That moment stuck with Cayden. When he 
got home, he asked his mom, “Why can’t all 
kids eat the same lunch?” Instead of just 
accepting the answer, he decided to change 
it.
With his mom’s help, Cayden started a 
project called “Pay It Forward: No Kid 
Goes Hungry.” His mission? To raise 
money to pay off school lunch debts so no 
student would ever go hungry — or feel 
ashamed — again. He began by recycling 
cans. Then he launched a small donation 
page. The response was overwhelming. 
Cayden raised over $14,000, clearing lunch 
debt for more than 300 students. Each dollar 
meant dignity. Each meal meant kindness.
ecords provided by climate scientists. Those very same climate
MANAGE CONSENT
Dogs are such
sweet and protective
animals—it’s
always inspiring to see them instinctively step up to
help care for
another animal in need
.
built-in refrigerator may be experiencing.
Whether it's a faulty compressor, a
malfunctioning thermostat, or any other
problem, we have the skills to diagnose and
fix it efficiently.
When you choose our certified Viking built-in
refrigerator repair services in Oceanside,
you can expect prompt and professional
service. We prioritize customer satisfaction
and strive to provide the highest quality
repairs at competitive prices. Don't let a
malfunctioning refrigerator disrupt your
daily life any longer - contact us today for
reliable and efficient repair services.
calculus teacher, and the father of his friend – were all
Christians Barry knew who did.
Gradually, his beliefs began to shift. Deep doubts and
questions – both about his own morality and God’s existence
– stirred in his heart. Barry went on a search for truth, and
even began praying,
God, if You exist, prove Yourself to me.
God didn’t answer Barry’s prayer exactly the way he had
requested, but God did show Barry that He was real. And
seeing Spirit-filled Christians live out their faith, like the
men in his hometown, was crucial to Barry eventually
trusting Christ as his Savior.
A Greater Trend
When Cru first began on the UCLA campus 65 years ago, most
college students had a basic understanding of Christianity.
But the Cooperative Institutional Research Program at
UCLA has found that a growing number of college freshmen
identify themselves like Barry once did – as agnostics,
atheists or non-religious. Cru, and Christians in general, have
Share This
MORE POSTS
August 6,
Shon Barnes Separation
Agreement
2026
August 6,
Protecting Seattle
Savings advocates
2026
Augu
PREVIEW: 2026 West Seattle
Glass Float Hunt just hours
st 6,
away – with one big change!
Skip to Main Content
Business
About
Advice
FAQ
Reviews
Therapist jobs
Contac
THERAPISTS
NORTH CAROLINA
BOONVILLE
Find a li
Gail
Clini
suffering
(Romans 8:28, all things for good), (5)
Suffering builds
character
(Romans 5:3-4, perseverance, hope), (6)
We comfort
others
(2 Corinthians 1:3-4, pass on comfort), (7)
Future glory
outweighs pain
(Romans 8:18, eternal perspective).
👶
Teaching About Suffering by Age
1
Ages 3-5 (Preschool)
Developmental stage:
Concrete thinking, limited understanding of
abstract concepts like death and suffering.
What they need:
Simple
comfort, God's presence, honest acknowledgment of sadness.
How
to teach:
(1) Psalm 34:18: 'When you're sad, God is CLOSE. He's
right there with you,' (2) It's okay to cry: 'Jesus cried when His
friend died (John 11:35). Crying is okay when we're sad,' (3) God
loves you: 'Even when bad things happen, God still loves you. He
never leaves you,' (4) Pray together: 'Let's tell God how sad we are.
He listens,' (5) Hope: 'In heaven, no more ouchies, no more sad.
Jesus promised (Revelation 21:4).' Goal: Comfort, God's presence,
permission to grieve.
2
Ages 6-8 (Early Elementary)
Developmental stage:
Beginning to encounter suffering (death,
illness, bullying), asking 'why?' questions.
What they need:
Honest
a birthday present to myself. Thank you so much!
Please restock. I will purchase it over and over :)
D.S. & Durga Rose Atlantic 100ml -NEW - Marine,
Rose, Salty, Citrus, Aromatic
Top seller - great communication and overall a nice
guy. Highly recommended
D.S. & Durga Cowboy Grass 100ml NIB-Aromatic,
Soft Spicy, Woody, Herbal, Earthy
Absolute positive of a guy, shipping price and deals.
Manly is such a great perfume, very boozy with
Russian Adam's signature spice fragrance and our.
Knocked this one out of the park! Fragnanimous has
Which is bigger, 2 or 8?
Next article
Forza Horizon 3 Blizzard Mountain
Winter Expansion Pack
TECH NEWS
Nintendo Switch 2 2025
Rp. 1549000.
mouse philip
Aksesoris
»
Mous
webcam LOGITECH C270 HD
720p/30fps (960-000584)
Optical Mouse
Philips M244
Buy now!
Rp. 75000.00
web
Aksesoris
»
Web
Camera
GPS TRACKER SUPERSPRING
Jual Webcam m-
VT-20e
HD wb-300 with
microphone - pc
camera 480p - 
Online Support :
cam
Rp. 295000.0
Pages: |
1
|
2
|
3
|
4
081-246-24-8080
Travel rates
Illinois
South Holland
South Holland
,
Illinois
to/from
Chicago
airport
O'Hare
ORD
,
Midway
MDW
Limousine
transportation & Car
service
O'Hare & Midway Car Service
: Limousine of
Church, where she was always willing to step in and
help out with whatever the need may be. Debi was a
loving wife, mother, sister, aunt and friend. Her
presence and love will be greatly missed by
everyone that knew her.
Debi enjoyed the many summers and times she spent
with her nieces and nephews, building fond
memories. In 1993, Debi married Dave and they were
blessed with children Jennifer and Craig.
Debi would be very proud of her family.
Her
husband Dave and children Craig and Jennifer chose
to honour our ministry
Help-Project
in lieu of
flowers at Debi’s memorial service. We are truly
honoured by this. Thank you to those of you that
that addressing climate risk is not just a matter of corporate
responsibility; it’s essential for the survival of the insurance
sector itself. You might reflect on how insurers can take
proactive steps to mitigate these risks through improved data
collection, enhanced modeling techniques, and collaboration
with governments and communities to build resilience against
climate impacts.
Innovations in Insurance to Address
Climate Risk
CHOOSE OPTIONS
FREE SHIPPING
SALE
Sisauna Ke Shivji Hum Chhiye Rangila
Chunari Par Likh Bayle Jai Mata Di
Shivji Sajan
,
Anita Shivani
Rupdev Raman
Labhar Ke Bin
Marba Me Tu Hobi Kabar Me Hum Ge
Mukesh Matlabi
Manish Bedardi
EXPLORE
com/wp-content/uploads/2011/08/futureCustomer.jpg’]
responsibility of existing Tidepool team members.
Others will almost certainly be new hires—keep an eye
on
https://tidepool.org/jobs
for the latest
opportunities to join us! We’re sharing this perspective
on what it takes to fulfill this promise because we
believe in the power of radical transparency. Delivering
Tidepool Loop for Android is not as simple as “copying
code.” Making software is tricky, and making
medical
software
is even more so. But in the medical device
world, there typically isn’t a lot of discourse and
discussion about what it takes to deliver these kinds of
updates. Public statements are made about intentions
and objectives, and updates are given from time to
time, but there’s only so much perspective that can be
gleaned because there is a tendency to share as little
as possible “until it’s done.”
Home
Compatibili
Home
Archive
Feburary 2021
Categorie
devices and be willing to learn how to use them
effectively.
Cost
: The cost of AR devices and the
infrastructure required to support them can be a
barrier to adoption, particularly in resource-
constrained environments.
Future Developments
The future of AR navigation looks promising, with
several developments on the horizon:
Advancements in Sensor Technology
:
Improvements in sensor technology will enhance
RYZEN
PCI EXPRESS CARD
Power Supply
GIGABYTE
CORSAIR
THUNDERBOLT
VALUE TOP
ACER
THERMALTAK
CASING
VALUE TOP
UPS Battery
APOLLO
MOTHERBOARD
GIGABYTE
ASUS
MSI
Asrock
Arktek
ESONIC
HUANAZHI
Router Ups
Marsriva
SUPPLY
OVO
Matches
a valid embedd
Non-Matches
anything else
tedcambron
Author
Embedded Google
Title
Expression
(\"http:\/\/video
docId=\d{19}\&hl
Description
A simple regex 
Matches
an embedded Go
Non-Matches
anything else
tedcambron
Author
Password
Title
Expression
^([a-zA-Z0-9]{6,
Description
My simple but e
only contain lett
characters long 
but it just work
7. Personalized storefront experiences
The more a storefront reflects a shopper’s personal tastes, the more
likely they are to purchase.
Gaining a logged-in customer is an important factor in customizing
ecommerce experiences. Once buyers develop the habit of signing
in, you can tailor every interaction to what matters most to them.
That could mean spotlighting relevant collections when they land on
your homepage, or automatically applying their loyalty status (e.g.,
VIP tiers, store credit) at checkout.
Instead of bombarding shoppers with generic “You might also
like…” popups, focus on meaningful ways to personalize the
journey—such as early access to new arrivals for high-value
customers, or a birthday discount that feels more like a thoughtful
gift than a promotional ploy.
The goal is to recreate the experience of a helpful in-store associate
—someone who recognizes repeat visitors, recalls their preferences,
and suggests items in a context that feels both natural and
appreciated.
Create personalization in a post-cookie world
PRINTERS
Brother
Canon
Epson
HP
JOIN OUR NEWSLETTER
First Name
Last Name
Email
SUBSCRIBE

(What to do): In the records above, find the line with "seeing Spirit-filled Christians"; write out exactly that line and each one after it, stopping after the line with "But the Cooperative".

(Solution to this task):
seeing Spirit-filled Christians live out their faith, like the
men in his hometown, was crucial to Barry eventually
trusting Christ as his Savior.
A Greater Trend
When Cru first began on the UCLA campus 65 years ago, most
college students had a basic understanding of Christianity.
But the Cooperative Institutional Research Program at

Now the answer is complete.